Posting sales of more than $13bn in 2011, Kellogg is the world's leader maker of cereal products. It's also a major player in snacks and convenience foods. Brands include Keebler, Pop Tarts, Eggo, Cheez-It, Famous Amos, Morningside Farms and Pringles, the last of which it recently acquired from Procter & Gamble.

According to Kurt Specht, who oversees demand planning for Kellogg USA, the company's need for a better system was driven by changing business dynamics, "due primarily to trade promotion activity, coupled with a strong innovation focus."

Like any successful producer in the consumer-packaged goods arena, Kellogg can't afford to stand still.

Traditionally, Kellogg's demand-planning and forecasting resources have been aimed at the intermediate term. Most CPG companies, says Specht, tend to focus on one to three months in the future. Less attention is paid to the very short or very long term.

"Often if you're looking at next week or the week after, a lot of your key decision-making on raw materials production planning is pretty well set already," says Specht. "What we came to realize in talking to Terra was that, by utilizing a capability such as theirs in the short term, there was an additional opportunity to improve forecast accuracy and address supply-chain efficiencies."

The 'Cascading' Effect

A company that can improve the forecast for next week or the week after creates a "cascading effort" that affects production planning for the future as well, says Specht. "The quality and accuracy of your call is better in the near term, which means that inventory is more appropriate for that plan.
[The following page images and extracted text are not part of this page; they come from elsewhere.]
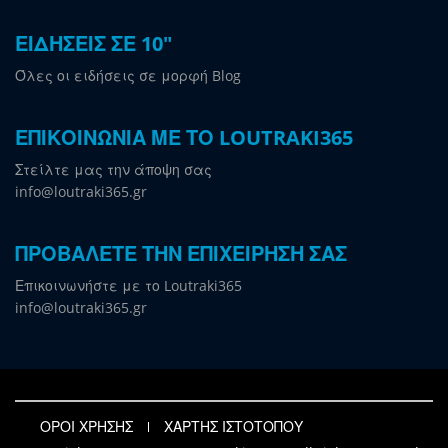
ΕΙΔΗΣΕΙΣ ΣΕ 10"
Όλες οι ειδήσεις σε μορφή Blog
ΕΠΙΚΟΙΝΩΝΙΑ ΜΕ ΤΟ LOUTRAKI365
Στείλτε μας την άποψη σας
info@loutraki365.gr
ΠΡΟΒΑΛΕΤΕ ΤΗΝ ΕΠΙΧΕΙΡΗΣΗ ΣΑΣ
Επικοινωνήστε με το Loutraki365
info@loutraki365.gr
ΟΡΟΙ ΧΡΗΣΗΣ
ΧΑΡΤΗΣ ΙΣΤΟΤΟΠΟΥ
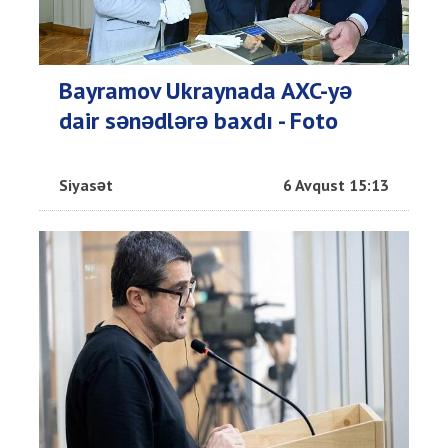
Bayramov Ukraynada AXC-yə
dair sənədlərə baxdı - Foto
Siyasət
6 Avqust 15:13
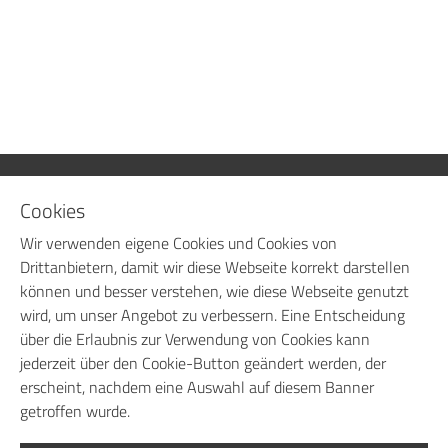
Cookies
Baumann Dental GmbH
Im Hölderle 5
Wir verwenden eigene Cookies und Cookies von
75196 Remchingen
Drittanbietern, damit wir diese Webseite korrekt darstellen
Deutschland
können und besser verstehen, wie diese Webseite genutzt
wird, um unser Angebot zu verbessern. Eine Entscheidung
über die Erlaubnis zur Verwendung von Cookies kann
Fon: +49 7232 732180
jederzeit über den Cookie-Button geändert werden, der
Fax: +49 7232 7321899
erscheint, nachdem eine Auswahl auf diesem Banner
getroffen wurde.
info@baumann-dental.de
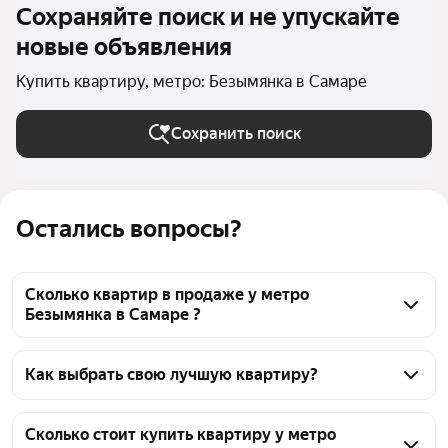
Сохраняйте поиск и не упускайте
новые объявления
Купить квартиру, метро: Безымянка в Самаре
Сохранить поиск
Остались вопросы?
Сколько квартир в продаже у метро
Безымянка в Самаре ?
На Яндекс Недвижимости в продаже у метро 
Безымянка в Самаре 90 квартир, из них 26 
Как выбрать свою лучшую квартиру?
объявлений от агентств, 64 объявления от 
Чтобы купить квартиру с панорамными окнами у 
застройщиков
метро Безымянка, воспользуйтесь тепловой картой 
Сколько стоит купить квартиру у метро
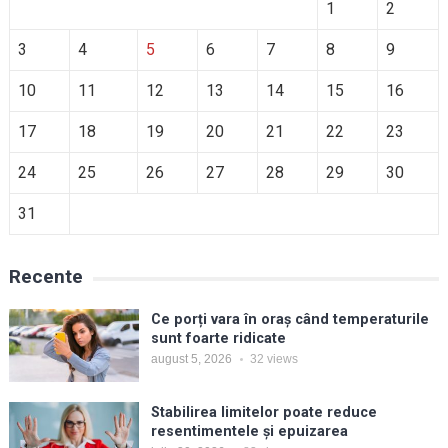
1
2
3
4
5
6
7
8
9
10
11
12
13
14
15
16
17
18
19
20
21
22
23
24
25
26
27
28
29
30
31
Recente
Ce porți vara în oraș când temperaturile
sunt foarte ridicate
august 5, 2026
32
views
Stabilirea limitelor poate reduce
resentimentele și epuizarea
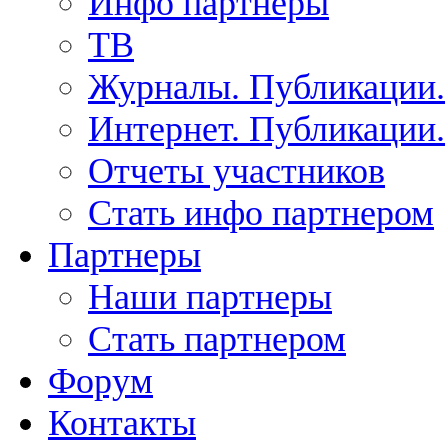
Инфо партнеры
ТВ
Журналы. Публикации.
Интернет. Публикации.
Отчеты участников
Стать инфо партнером
Партнеры
Наши партнеры
Стать партнером
Форум
Контакты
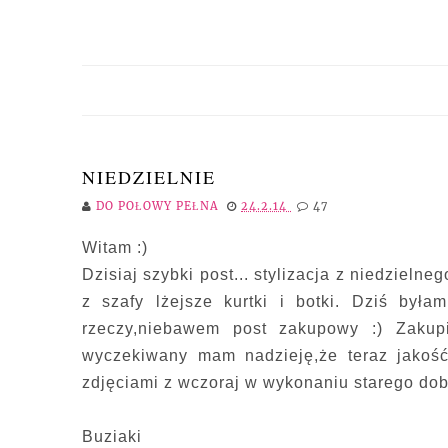
NIEDZIELNIE
DO POŁOWY PEŁNA
24.2.14
47
Witam :)
Dzisiaj szybki post... stylizacja z niedziel
z szafy lżejsze kurtki i botki. Dziś by
rzeczy,niebawem post zakupowy :) Zaku
wyczekiwany mam nadzieję,że teraz jakoś
zdjęciami z wczoraj w wykonaniu starego do
Buziaki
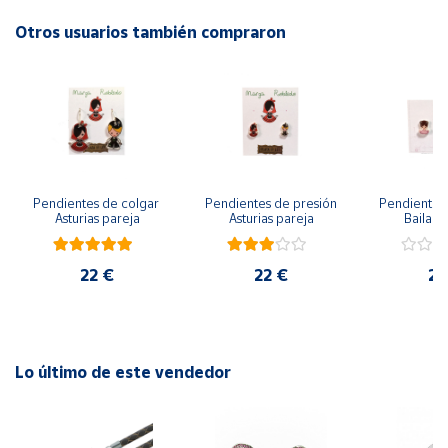
Otros usuarios también compraron
Cuenta
Área
cliente
Ubicación
Pendientes de colgar 
Pendientes de presión 
Pendientes 
Asturias pareja
Asturias pareja
Bailarin
Península
y
Baleares
22 €
22 €
22
Canarias,
Ceuta y
Melilla
Lo último de este vendedor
You are able to influence production quality and timing."

Better demand sensing comes to the fore as product lifecycles shrink, and the pace of new-product introductions picks up. According to an annual benchmarking study by Terra Technology, just 51 percent of CPG items have more than two years of history today. "Half of them you can't fit a [traditional] forecasting model to, but you still need to forecast," says Terra chief executive officer Rob Byrne. "Demand sensing is one alternative."

The method serves as an alternative to traditional demand planning, whereby companies look primarily at seasonal patterns and average sales for a given time of year. Demand sensing, says Byrne, "brings in all the data that might be relevant about what's going on in the marketplace." Orders, historical trends, point-of-sale data and channel inventory are among the inputs that can be factored into the mix.
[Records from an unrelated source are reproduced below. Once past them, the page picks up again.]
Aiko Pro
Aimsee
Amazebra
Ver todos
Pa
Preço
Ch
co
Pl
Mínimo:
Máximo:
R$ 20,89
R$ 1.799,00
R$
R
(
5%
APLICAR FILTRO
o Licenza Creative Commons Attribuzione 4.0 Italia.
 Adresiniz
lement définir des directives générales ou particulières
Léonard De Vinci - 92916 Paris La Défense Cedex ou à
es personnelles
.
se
As a software provider, Terra was on Kellogg's short list of candidates early on. Richard Dregne, vice president of sales and operations planning with Kellogg North America, said the company was attracted by the vendor's technology as well as its client base, "which was very targeted. They demonstrated to us that they had been successful with companies similar to our own. We didn't really find anybody else that had the breadth."

Implementation at Kellogg began with a pilot in November of 2009, with a focus on the U.S. and Canada. "We provided a large subset of our data to Terra, and worked with them to simulate their software as it would exist in production, to understand just what they could do for us," says Dregne. "It was an extremely important and compelling part of the value proposition, helping us be able to go forward."
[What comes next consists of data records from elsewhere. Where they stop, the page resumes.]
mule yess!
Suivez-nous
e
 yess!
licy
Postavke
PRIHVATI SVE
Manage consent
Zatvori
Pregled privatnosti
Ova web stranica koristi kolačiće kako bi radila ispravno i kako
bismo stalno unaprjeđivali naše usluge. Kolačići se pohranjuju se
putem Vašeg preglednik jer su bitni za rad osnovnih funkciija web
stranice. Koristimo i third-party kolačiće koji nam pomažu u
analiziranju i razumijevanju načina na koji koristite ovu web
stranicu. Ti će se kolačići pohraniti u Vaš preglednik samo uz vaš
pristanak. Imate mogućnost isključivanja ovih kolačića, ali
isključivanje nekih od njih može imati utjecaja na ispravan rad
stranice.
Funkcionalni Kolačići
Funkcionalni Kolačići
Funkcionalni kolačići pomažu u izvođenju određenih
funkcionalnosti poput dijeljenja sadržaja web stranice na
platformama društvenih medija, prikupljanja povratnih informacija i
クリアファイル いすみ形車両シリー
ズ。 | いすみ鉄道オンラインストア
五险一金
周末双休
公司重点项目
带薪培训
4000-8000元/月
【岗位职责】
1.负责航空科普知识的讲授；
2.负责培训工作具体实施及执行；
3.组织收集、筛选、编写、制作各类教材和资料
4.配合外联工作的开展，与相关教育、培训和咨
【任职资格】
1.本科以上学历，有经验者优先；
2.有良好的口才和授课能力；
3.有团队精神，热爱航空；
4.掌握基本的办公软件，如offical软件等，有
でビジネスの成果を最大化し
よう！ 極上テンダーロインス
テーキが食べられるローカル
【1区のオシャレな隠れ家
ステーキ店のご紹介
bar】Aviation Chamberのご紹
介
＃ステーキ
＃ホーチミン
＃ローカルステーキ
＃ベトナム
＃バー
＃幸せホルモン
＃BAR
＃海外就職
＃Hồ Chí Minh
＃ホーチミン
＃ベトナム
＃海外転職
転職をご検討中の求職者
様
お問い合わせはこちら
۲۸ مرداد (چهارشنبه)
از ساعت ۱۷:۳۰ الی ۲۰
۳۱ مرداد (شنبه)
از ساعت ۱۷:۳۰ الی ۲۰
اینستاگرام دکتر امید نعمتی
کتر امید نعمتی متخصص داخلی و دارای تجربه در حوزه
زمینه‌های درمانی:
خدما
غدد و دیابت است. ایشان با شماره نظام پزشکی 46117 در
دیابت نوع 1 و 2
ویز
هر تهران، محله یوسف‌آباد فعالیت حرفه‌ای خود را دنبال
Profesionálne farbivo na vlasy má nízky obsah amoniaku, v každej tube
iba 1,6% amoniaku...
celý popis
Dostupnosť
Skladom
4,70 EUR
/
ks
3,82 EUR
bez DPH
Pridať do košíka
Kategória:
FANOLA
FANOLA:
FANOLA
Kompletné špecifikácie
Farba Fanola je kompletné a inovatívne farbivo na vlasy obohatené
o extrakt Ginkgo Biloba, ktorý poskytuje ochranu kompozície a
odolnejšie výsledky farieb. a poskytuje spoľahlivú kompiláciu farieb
Forecast Accuracy Improves

Benefits were quickly evident. For short-term demand over two weeks, Kellogg experienced 40-percent greater accuracy with Terra's technology, Dregne says.

As of early June, Kellogg was halfway through its implementation of demand sensing, and had yet to go live with any of its product lines. The company had encountered some challenges related to defining specific data requirements and ensuring consistency across product lines and channels. "Thus far," says Dregne, "the process has been fairly smooth, as we anticipated the hurdles and planned for them." Kellogg is targeting later this year as the date for full implementation, he adds.

The company also plans to evaluate whether to extend the application internationally. As for drawing on additional inputs, "we next plan to focus on consumer decision-making, using both our internal data and retailer data."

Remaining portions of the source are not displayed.